Task to complete: Below, find the line containing "ding gifs)." and the line containing "netbutikken nu og"; reproduce exactly those two and every line between them, omitting pictures.

Material provided:

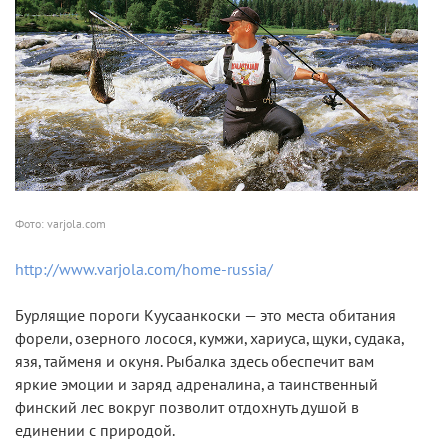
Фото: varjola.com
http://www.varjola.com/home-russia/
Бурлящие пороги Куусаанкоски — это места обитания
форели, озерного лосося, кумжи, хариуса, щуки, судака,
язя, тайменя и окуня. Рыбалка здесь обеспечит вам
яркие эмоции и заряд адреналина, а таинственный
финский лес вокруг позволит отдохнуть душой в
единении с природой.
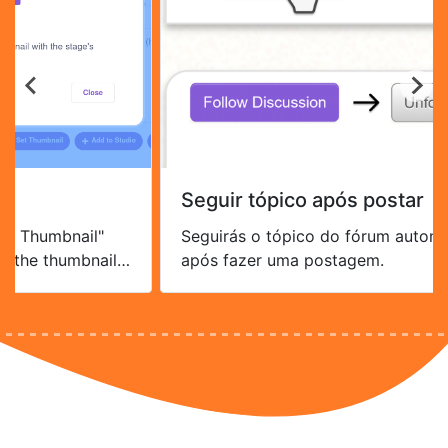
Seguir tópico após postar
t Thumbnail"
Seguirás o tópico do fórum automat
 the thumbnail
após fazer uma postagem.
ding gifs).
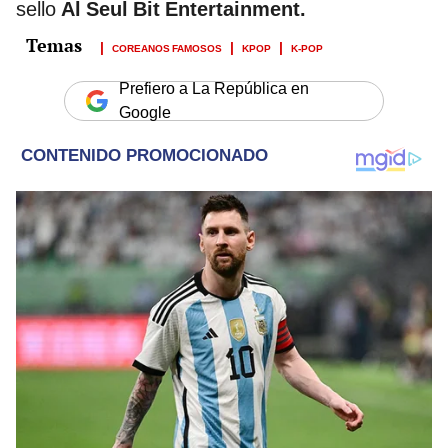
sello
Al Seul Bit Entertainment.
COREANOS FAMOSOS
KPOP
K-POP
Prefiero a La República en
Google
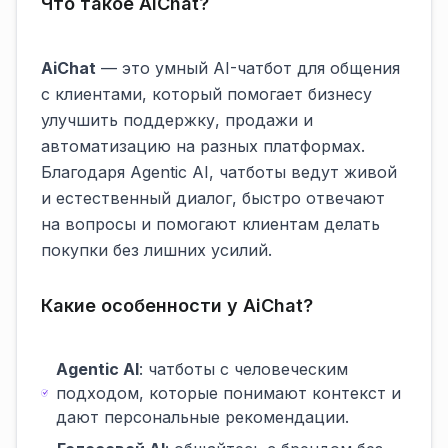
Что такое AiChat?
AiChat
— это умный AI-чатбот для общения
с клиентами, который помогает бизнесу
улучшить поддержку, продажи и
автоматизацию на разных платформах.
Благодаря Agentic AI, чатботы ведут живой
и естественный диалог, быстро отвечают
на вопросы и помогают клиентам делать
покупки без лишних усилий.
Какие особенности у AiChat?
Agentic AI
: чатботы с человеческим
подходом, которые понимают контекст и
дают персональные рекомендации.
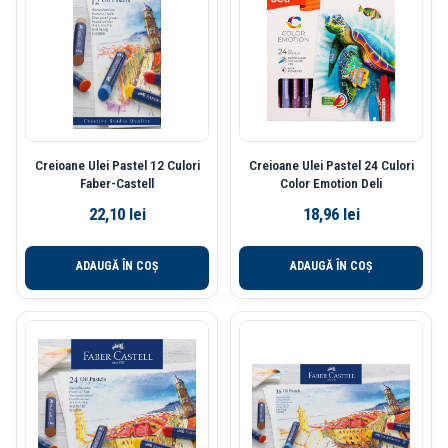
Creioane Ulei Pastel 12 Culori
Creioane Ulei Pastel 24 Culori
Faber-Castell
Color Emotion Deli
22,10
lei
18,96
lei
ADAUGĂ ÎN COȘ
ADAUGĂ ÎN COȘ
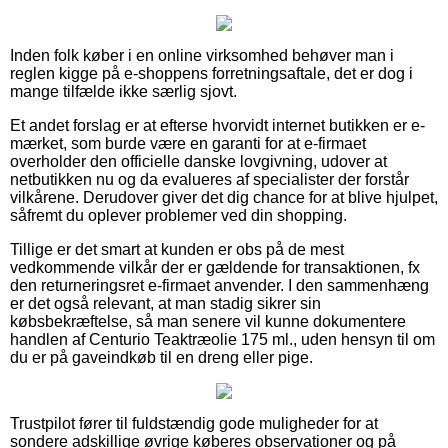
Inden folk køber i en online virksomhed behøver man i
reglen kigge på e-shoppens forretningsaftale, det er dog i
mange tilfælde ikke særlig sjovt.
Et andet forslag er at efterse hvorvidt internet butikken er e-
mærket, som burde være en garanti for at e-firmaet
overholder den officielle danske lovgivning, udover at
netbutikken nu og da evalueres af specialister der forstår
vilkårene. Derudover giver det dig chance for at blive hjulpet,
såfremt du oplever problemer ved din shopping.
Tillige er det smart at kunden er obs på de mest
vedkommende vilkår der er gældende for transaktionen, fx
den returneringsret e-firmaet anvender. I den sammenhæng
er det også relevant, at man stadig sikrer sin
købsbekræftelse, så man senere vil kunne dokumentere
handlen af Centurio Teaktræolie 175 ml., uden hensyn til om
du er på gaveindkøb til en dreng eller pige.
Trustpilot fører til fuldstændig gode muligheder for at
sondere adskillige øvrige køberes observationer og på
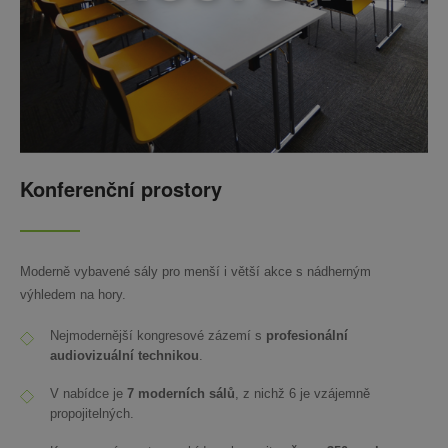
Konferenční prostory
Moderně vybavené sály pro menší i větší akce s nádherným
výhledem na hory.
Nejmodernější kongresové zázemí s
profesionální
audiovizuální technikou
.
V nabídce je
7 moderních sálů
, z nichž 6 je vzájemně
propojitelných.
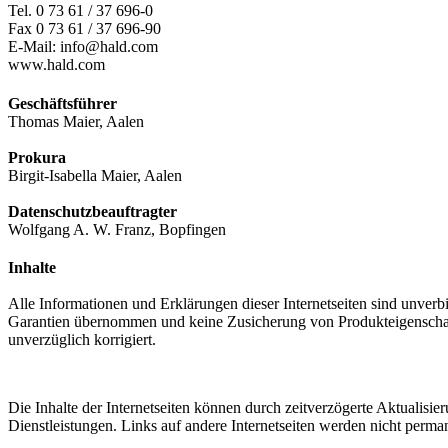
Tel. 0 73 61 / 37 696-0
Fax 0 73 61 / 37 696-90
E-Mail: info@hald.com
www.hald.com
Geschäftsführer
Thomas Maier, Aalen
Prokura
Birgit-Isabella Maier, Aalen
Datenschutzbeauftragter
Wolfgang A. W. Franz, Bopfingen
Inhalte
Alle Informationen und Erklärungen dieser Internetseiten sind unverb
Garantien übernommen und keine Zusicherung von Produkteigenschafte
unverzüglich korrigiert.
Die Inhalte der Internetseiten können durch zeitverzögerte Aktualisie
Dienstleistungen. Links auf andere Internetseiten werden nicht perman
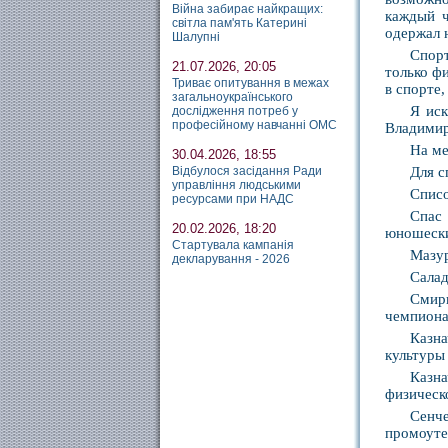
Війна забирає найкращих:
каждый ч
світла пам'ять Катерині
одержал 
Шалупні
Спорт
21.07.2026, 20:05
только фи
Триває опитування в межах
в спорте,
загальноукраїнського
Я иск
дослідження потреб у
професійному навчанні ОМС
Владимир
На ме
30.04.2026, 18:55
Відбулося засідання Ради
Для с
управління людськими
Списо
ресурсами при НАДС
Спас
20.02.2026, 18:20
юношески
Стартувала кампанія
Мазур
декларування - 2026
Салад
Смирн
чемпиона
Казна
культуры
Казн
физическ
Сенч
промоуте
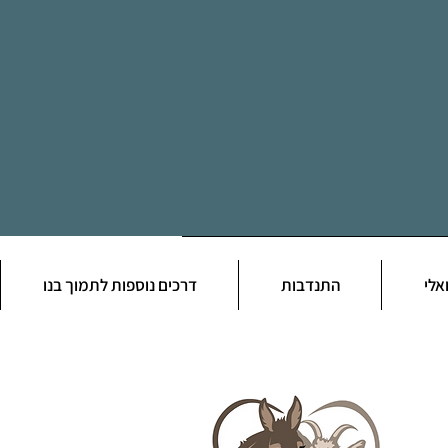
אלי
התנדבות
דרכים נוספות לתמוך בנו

* * *

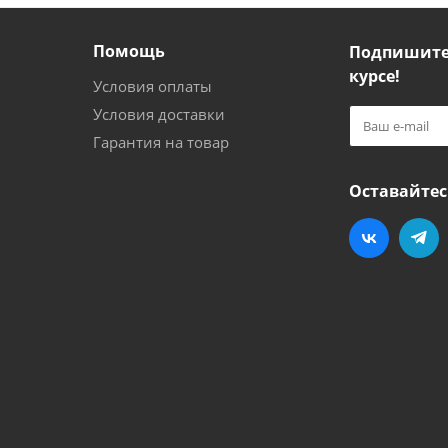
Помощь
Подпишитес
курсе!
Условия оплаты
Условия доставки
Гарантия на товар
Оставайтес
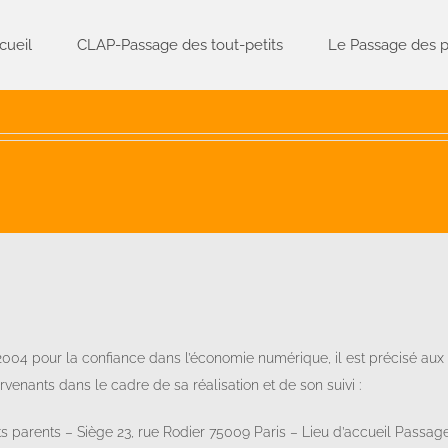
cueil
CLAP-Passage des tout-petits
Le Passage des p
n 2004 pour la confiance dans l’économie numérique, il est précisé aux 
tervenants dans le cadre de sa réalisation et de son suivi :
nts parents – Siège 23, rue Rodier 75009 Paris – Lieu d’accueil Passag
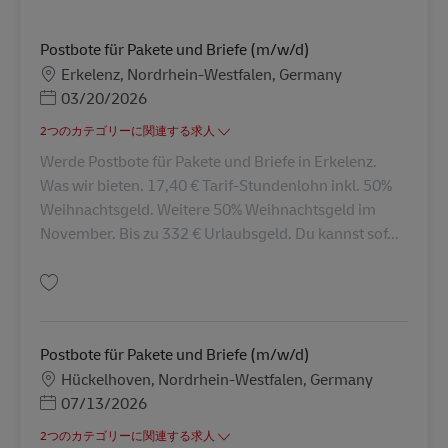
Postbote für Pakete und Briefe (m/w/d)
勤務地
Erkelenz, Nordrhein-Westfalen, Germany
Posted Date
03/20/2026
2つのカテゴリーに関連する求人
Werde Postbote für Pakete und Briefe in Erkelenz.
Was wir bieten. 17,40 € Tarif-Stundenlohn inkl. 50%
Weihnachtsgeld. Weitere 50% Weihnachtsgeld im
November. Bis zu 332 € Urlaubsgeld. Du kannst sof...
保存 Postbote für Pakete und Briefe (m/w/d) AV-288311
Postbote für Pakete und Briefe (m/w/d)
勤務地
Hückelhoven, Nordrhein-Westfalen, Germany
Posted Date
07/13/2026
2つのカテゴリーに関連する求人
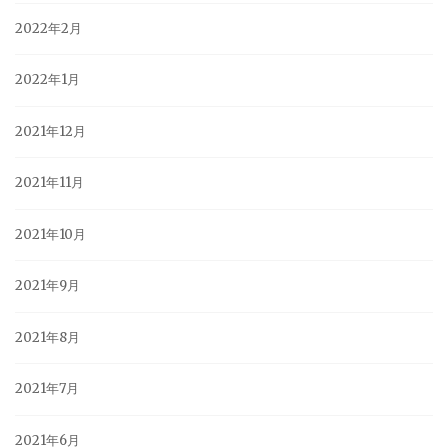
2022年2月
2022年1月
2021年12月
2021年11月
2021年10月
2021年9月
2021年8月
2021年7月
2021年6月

Response to this exercise:
ding gifs).
sello
Al Seul Bit Entertainment.
COREANOS FAMOSOS
KPOP
K-POP
Prefiero a La República en
Google
Что такое AiChat?
AiChat
— это умный AI-чатбот для общения
с клиентами, который помогает бизнесу
улучшить поддержку, продажи и
автоматизацию на разных платформах.
Благодаря Agentic AI, чатботы ведут живой
и естественный диалог, быстро отвечают
на вопросы и помогают клиентам делать
покупки без лишних усилий.
Какие особенности у AiChat?
Agentic AI
: чатботы с человеческим
подходом, которые понимают контекст и
дают персональные рекомендации.
Creioane Ulei Pastel 12 Culori
Creioane Ulei Pastel 24 Culori
Faber-Castell
Color Emotion Deli
22,10
lei
18,96
lei
ADAUGĂ ÎN COȘ
ADAUGĂ ÎN COȘ
Inden folk køber i en online virksomhed behøver man i
reglen kigge på e-shoppens forretningsaftale, det er dog i
mange tilfælde ikke særlig sjovt.
Et andet forslag er at efterse hvorvidt internet butikken er e-
mærket, som burde være en garanti for at e-firmaet
overholder den officielle danske lovgivning, udover at
netbutikken nu og da evalueres af specialister der forstår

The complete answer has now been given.